• Exercise aim
Number of lines below with the word "Hold": state it and write nothing more.

════════════════════

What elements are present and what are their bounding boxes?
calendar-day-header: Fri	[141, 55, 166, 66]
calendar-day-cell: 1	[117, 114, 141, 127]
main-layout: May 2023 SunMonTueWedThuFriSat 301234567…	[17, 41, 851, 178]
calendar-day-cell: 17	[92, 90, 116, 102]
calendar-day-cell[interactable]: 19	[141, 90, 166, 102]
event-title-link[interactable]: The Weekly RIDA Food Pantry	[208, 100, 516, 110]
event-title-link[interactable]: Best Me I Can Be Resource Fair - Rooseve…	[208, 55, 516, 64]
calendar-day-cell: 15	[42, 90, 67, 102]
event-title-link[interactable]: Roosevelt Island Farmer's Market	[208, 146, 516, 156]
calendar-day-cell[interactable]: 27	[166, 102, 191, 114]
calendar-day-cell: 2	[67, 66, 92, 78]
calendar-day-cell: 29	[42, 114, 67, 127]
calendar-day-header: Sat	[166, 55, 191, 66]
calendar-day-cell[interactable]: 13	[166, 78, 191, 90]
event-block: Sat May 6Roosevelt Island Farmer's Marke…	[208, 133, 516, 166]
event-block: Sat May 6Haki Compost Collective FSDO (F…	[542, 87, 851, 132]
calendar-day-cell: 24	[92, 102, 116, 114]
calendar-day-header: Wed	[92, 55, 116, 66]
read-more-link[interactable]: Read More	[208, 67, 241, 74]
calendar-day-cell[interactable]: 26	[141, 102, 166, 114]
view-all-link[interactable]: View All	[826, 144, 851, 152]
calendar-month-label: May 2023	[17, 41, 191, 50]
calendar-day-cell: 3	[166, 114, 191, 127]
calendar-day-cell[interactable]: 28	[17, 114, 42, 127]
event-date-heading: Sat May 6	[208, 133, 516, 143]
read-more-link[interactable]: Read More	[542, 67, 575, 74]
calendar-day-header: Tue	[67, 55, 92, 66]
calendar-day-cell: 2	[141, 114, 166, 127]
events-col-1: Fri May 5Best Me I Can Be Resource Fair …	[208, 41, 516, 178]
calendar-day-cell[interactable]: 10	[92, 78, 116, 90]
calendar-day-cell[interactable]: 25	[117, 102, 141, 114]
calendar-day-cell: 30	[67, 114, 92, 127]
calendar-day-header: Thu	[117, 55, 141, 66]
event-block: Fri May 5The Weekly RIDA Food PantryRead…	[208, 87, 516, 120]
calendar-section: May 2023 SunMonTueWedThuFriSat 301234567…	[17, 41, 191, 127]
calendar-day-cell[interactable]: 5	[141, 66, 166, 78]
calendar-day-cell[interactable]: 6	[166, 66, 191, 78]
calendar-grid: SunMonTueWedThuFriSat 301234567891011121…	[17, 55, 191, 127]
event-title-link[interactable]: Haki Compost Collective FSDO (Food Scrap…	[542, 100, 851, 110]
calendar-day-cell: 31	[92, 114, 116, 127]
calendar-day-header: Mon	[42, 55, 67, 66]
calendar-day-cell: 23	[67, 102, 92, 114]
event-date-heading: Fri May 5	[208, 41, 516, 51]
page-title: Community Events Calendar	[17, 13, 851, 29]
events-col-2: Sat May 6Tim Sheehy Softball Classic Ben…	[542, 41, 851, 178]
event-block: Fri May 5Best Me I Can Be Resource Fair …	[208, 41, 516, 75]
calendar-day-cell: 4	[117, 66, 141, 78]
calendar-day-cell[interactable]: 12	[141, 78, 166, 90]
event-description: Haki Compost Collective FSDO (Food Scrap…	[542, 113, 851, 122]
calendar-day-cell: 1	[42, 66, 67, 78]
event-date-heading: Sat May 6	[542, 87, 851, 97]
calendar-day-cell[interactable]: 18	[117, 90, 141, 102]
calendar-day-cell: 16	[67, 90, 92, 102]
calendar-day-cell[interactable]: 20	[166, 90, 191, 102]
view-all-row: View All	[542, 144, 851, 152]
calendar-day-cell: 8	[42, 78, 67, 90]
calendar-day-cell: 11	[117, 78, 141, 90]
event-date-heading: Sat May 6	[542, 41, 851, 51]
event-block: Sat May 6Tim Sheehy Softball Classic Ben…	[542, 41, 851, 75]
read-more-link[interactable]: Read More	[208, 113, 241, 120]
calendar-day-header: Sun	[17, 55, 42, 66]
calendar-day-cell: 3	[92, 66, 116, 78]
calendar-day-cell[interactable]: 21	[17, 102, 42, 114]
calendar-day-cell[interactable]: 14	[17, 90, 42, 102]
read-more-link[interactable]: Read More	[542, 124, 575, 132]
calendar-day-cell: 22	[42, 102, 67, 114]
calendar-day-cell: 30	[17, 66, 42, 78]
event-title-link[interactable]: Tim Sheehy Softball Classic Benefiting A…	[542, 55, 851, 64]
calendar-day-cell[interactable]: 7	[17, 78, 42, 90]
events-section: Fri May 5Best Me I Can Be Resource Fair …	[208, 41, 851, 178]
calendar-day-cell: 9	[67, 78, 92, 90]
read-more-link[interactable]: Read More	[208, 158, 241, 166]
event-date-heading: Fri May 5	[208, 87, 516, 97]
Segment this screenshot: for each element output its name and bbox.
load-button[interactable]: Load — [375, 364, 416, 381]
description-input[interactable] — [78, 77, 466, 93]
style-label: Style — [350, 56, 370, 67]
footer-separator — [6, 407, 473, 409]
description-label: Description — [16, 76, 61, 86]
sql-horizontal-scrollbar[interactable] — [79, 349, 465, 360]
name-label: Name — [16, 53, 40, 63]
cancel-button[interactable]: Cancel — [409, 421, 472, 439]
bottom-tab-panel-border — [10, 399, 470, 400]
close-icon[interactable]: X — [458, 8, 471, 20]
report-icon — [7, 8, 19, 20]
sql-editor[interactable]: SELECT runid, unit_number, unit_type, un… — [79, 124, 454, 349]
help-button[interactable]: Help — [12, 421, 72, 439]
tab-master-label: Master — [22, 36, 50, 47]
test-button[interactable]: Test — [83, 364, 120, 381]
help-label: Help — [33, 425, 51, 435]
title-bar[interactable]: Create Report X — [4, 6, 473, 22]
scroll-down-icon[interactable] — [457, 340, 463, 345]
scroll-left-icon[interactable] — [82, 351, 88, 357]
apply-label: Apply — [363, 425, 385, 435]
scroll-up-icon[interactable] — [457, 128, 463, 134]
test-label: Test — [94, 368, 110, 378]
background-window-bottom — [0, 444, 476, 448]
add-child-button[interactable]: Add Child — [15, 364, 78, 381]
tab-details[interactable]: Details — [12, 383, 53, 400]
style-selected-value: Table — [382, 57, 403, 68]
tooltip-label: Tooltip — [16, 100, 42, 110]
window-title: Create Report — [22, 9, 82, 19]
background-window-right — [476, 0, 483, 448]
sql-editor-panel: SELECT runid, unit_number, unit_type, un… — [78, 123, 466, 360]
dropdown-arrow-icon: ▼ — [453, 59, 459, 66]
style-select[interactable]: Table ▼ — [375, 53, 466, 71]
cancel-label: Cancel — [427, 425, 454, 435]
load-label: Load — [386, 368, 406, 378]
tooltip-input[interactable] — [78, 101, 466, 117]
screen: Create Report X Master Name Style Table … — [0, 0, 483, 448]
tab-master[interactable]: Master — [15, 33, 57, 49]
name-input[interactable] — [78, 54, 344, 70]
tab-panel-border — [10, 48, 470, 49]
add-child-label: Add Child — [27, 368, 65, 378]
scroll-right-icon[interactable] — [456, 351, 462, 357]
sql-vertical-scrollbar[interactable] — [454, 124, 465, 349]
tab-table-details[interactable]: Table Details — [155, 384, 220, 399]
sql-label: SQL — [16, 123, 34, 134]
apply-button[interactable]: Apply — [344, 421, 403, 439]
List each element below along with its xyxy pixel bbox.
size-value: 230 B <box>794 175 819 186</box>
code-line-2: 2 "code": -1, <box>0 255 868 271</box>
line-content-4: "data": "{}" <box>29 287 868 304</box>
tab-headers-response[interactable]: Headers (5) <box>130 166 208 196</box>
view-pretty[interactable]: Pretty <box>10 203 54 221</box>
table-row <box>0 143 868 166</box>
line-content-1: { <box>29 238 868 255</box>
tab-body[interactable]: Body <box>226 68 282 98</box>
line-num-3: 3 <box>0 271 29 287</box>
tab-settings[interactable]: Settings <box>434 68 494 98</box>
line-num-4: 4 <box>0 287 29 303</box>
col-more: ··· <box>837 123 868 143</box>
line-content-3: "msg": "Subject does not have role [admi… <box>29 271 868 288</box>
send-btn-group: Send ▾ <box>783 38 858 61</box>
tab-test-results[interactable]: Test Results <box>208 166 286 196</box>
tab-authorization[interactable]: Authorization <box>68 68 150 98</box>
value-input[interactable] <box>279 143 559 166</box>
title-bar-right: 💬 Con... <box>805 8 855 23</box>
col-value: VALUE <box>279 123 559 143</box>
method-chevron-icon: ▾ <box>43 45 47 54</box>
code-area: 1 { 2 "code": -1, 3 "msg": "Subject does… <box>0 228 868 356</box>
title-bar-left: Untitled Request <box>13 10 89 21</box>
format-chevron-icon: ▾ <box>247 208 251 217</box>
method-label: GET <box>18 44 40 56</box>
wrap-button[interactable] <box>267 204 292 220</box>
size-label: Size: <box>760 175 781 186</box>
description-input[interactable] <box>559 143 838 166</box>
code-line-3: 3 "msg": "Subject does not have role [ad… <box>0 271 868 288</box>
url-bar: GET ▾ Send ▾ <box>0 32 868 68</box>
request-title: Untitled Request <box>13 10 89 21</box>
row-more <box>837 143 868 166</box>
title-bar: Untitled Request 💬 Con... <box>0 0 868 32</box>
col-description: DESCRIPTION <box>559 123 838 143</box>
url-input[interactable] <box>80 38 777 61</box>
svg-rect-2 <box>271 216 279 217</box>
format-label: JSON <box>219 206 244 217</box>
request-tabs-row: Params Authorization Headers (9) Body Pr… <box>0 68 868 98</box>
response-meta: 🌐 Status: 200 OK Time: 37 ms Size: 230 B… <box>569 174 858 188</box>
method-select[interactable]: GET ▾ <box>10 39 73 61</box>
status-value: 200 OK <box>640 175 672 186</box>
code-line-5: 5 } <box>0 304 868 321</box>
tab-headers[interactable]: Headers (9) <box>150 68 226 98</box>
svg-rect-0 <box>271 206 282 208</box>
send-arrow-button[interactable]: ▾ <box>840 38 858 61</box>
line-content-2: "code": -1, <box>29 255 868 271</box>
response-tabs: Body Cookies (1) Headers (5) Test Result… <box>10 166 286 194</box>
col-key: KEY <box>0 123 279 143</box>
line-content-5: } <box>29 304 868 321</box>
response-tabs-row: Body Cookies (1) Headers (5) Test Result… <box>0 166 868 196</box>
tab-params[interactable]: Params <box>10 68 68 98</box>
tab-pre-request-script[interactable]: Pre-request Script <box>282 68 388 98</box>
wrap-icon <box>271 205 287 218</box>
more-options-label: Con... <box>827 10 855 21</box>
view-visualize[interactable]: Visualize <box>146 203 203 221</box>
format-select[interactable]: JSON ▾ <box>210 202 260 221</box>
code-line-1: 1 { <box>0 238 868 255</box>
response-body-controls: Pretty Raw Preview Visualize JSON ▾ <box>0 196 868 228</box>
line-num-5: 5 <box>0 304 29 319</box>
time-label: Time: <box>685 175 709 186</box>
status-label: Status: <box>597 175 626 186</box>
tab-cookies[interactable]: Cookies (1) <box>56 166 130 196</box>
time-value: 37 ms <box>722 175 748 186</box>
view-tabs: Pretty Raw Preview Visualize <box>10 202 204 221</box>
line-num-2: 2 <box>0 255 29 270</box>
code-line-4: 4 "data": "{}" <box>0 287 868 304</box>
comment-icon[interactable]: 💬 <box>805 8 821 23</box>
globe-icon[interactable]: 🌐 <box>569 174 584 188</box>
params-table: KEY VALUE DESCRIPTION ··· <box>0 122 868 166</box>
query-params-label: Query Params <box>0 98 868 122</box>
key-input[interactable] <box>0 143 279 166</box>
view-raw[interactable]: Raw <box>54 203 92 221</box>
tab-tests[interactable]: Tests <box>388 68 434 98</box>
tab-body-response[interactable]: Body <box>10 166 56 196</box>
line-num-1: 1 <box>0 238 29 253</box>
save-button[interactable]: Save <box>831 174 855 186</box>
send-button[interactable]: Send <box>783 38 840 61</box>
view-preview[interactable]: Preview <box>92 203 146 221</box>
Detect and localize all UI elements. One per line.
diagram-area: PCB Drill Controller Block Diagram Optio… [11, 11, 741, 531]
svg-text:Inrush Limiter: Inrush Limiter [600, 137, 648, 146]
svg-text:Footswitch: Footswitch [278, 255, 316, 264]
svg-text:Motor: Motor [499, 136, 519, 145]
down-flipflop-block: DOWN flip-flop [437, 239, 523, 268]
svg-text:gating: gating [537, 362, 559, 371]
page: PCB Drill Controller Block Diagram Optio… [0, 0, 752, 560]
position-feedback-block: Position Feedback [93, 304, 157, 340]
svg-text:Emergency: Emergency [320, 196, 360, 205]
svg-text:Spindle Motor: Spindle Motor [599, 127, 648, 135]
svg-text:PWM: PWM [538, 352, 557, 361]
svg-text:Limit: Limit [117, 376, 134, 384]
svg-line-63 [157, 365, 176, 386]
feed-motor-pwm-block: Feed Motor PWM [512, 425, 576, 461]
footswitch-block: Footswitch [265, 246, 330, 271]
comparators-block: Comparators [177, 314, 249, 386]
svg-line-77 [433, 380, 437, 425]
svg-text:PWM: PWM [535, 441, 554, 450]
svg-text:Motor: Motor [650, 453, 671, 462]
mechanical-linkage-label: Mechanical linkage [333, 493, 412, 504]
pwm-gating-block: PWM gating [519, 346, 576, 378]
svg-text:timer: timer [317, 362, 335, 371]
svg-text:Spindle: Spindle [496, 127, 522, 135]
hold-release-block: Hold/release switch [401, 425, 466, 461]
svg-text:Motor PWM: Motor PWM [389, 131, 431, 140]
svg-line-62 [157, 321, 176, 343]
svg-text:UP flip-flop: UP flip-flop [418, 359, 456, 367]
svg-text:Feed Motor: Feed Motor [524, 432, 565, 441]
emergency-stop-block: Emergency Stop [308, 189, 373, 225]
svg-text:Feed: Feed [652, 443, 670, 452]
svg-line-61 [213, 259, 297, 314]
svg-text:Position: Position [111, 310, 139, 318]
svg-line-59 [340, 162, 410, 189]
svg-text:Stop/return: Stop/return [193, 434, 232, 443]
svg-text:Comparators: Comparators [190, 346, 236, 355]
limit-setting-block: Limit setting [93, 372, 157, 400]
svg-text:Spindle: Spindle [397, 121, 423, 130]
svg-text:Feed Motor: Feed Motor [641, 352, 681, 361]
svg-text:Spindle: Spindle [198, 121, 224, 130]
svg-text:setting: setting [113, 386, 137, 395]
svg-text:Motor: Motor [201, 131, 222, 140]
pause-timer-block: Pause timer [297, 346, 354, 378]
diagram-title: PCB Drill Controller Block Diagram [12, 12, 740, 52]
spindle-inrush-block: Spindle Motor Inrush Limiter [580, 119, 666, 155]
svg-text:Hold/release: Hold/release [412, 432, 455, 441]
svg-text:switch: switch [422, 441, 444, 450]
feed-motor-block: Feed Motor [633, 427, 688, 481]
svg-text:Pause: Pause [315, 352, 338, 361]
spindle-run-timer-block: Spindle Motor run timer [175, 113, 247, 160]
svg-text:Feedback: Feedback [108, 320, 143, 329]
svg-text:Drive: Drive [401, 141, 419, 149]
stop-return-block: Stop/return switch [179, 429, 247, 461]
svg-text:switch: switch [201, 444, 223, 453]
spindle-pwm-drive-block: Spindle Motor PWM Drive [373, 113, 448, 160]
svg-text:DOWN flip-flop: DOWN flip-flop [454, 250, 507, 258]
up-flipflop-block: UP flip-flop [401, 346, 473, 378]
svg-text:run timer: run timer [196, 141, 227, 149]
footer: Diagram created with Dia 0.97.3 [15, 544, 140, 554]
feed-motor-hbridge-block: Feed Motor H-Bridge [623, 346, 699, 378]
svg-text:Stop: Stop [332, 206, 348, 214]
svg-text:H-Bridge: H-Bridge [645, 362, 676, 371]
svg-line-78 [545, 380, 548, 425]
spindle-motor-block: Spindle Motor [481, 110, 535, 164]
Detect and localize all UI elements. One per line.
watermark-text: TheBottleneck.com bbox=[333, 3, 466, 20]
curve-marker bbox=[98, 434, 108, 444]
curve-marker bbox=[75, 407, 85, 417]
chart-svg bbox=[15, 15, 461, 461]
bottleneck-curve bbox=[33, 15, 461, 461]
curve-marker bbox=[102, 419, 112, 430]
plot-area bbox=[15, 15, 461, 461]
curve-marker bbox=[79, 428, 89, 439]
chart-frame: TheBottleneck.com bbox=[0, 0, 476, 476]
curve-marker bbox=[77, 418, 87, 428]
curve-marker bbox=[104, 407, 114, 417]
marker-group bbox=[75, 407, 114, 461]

════════════════════

• Result of this exercise
2